> Data items:
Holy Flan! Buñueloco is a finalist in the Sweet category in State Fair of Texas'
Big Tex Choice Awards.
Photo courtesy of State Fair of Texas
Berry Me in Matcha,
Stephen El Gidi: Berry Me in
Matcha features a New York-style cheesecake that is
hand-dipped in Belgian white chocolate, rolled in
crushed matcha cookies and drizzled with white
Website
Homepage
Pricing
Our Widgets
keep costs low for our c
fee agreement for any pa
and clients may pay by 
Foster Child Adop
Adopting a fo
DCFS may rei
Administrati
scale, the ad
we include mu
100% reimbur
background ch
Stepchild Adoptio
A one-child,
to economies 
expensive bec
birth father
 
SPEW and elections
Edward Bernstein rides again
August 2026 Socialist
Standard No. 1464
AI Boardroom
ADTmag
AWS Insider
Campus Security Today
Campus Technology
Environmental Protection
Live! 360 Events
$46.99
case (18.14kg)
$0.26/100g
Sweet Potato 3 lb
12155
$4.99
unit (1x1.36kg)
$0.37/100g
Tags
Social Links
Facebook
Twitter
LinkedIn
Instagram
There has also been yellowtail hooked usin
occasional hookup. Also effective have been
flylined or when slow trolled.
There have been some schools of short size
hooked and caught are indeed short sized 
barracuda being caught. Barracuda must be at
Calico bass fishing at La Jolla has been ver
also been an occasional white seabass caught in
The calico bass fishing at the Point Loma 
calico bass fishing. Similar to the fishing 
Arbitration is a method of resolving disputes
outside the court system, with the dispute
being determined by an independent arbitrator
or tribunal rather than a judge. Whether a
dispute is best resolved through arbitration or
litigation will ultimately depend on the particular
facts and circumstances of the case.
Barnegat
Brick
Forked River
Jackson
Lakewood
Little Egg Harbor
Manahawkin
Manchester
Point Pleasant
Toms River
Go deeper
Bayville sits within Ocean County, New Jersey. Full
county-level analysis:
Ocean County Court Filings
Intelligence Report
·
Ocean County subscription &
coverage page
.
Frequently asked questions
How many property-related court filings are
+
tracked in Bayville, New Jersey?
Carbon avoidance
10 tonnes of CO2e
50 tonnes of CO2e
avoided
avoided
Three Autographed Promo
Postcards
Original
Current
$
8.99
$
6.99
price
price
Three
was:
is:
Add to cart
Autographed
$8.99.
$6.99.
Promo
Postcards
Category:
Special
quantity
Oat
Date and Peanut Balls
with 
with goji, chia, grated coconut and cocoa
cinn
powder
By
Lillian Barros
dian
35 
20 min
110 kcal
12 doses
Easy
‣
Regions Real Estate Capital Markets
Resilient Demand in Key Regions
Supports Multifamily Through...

> About this exercise:
The records above should be returned exactly.

> Problem solution:
Holy Flan! Buñueloco is a finalist in the Sweet category in State Fair of Texas'
Big Tex Choice Awards.
Photo courtesy of State Fair of Texas
Berry Me in Matcha,
Stephen El Gidi: Berry Me in
Matcha features a New York-style cheesecake that is
hand-dipped in Belgian white chocolate, rolled in
crushed matcha cookies and drizzled with white
Website
Homepage
Pricing
Our Widgets
keep costs low for our c
fee agreement for any pa
and clients may pay by 
Foster Child Adop
Adopting a fo
DCFS may rei
Administrati
scale, the ad
we include mu
100% reimbur
background ch
Stepchild Adoptio
A one-child,
to economies 
expensive bec
birth father
 
SPEW and elections
Edward Bernstein rides again
August 2026 Socialist
Standard No. 1464
AI Boardroom
ADTmag
AWS Insider
Campus Security Today
Campus Technology
Environmental Protection
Live! 360 Events
$46.99
case (18.14kg)
$0.26/100g
Sweet Potato 3 lb
12155
$4.99
unit (1x1.36kg)
$0.37/100g
Tags
Social Links
Facebook
Twitter
LinkedIn
Instagram
There has also been yellowtail hooked usin
occasional hookup. Also effective have been
flylined or when slow trolled.
There have been some schools of short size
hooked and caught are indeed short sized 
barracuda being caught. Barracuda must be at
Calico bass fishing at La Jolla has been ver
also been an occasional white seabass caught in
The calico bass fishing at the Point Loma 
calico bass fishing. Similar to the fishing 
Arbitration is a method of resolving disputes
outside the court system, with the dispute
being determined by an independent arbitrator
or tribunal rather than a judge. Whether a
dispute is best resolved through arbitration or
litigation will ultimately depend on the particular
facts and circumstances of the case.
Barnegat
Brick
Forked River
Jackson
Lakewood
Little Egg Harbor
Manahawkin
Manchester
Point Pleasant
Toms River
Go deeper
Bayville sits within Ocean County, New Jersey. Full
county-level analysis:
Ocean County Court Filings
Intelligence Report
·
Ocean County subscription &
coverage page
.
Frequently asked questions
How many property-related court filings are
+
tracked in Bayville, New Jersey?
Carbon avoidance
10 tonnes of CO2e
50 tonnes of CO2e
avoided
avoided
Three Autographed Promo
Postcards
Original
Current
$
8.99
$
6.99
price
price
Three
was:
is:
Add to cart
Autographed
$8.99.
$6.99.
Promo
Postcards
Category:
Special
quantity
Oat
Date and Peanut Balls
with 
with goji, chia, grated coconut and cocoa
cinn
powder
By
Lillian Barros
dian
35 
20 min
110 kcal
12 doses
Easy
‣
Regions Real Estate Capital Markets
Resilient Demand in Key Regions
Supports Multifamily Through...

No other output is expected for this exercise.